» WHAT TO DO
From the listing below, work out how many lines contain "actuación"; the answer is that number and nothing more.
*** Opening RECORDS SHOWN ***
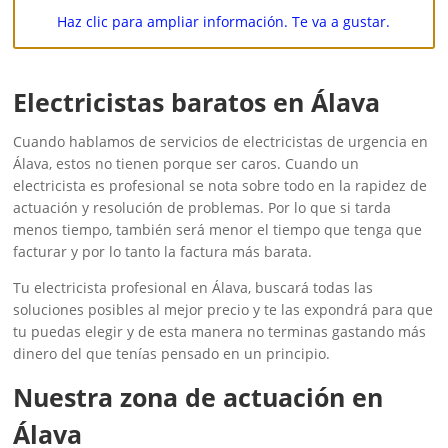
Haz clic para ampliar información. Te va a gustar.
Electricistas baratos en Álava
Cuando hablamos de servicios de electricistas de urgencia en
Álava, estos no tienen porque ser caros. Cuando un
electricista es profesional se nota sobre todo en la rapidez de
actuación y resolución de problemas. Por lo que si tarda
menos tiempo, también será menor el tiempo que tenga que
facturar y por lo tanto la factura más barata.
Tu electricista profesional en Álava, buscará todas las
soluciones posibles al mejor precio y te las expondrá para que
tu puedas elegir y de esta manera no terminas gastando más
dinero del que tenías pensado en un principio.
Nuestra zona de actuación en
Álava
*** Closing RECORDS SHOWN ***
» ANSWER BOX
2